The entries must be set down again word for word; no pictures belong in the copy.

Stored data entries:

◇ ◇ ◇ ◇ ◇

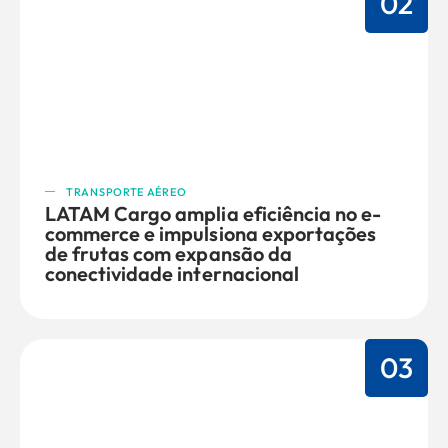
02
TRANSPORTE AÉREO
LATAM Cargo amplia eficiência no e-
commerce e impulsiona exportações
de frutas com expansão da
conectividade internacional
03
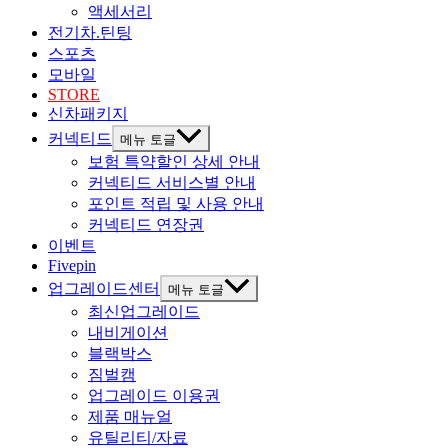
액세서리
전기차.틴팅
스포츠
모바일
STORE
신차패키지
커넥티드
메뉴 토글
보험 특약할인 상세 안내
커넥티드 서비스별 안내
포인트 적립 및 사용 안내
커넥티드 연장권
이벤트
Fivepin
업그레이드센터
메뉴 토글
최신업그레이드
내비게이션
블랙박스
짐벌캠
업그레이드 이용권
제품 매뉴얼
유틸리티/자료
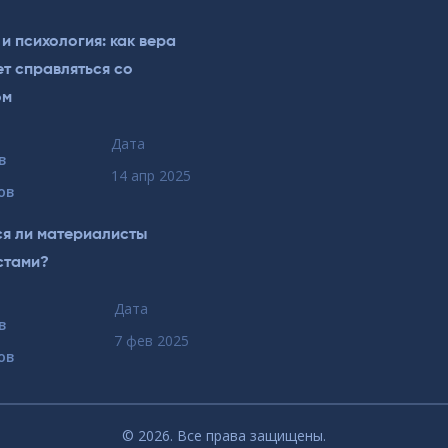
 и психология: как вера
т справляться со
ом
Дата
в
14 апр 2025
ов
я ли материалисты
стами?
Дата
в
7 фев 2025
ов
© 2026. Все права защищены.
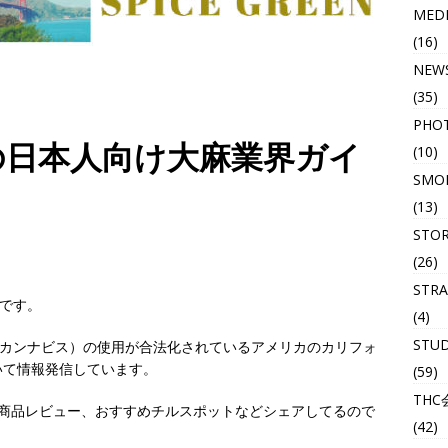
MED
(16)
NEW
(35)
PHO
の日本人向け大麻業界ガイ
(10)
SMOK
(13)
STO
(26)
STRA
呼です。
(4)
STU
大麻（カンナビス）の使用が合法化されているアメリカのカリフォ
いて情報発信しています。
(59)
THC
リー情報、商品レビュー、おすすめチルスポットなどシェアしてるので
(42)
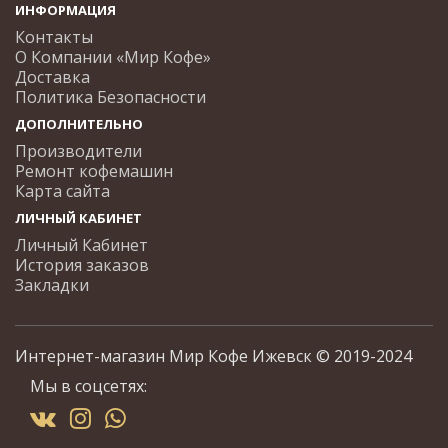
ИНФОРМАЦИЯ
Контакты
О Компании «Мир Кофе»
Доставка
Политика Безопасности
ДОПОЛНИТЕЛЬНО
Производители
Ремонт кофемашин
Карта сайта
ЛИЧНЫЙ КАБИНЕТ
Личный Кабинет
История заказов
Закладки
Интернет-магазин Мир Кофе Ижевск © 2019-2024
Мы в соцсетях:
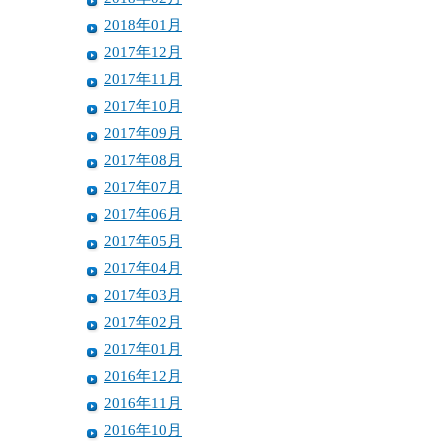
2018年01月
2017年12月
2017年11月
2017年10月
2017年09月
2017年08月
2017年07月
2017年06月
2017年05月
2017年04月
2017年03月
2017年02月
2017年01月
2016年12月
2016年11月
2016年10月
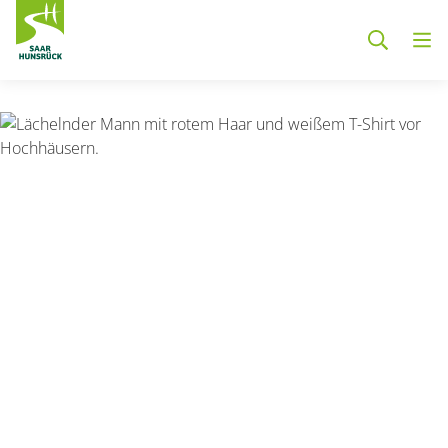
Zum Hauptinhalt springen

◇ ◇ ◇ ◇ ◇

SOLUTION TO THIS EXERCISE >>
02
TRANSPORTE AÉREO
LATAM Cargo amplia eficiência no e-
commerce e impulsiona exportações
de frutas com expansão da
conectividade internacional
03
액세서리
전기차.틴팅
스포츠
모바일
STORE
신차패키지
커넥티드
메뉴 토글
보험 특약할인 상세 안내
커넥티드 서비스별 안내
포인트 적립 및 사용 안내
커넥티드 연장권
이벤트
Fivepin
업그레이드센터
메뉴 토글
최신업그레이드
내비게이션
블랙박스
짐벌캠
업그레이드 이용권
제품 매뉴얼
유틸리티/자료
 и психология: как вера
т справляться со
ом
Дата
в
14 апр 2025
ов
я ли материалисты
стами?
Дата
в
7 фев 2025
ов
© 2026. Все права защищены.
MED
(16)
NEW
(35)
PHO
の日本人向け大麻業界ガイ
(10)
SMOK
(13)
STO
(26)
STRA
呼です。
(4)
STU
大麻（カンナビス）の使用が合法化されているアメリカのカリフォ
いて情報発信しています。
(59)
THC
リー情報、商品レビュー、おすすめチルスポットなどシェアしてるので
(42)
ИНФОРМАЦИЯ
Контакты
О Компании «Мир Кофе»
Доставка
Политика Безопасности
ДОПОЛНИТЕЛЬНО
Производители
Ремонт кофемашин
Карта сайта
ЛИЧНЫЙ КАБИНЕТ
Личный Кабинет
История заказов
Закладки
Интернет-магазин Мир Кофе Ижевск © 2019-2024
Мы в соцсетях:
2018年01月
2017年12月
2017年11月
2017年10月
2017年09月
2017年08月
2017年07月
2017年06月
2017年05月
2017年04月
2017年03月
2017年02月
2017年01月
2016年12月
2016年11月
2016年10月
Zum Hauptinhalt springen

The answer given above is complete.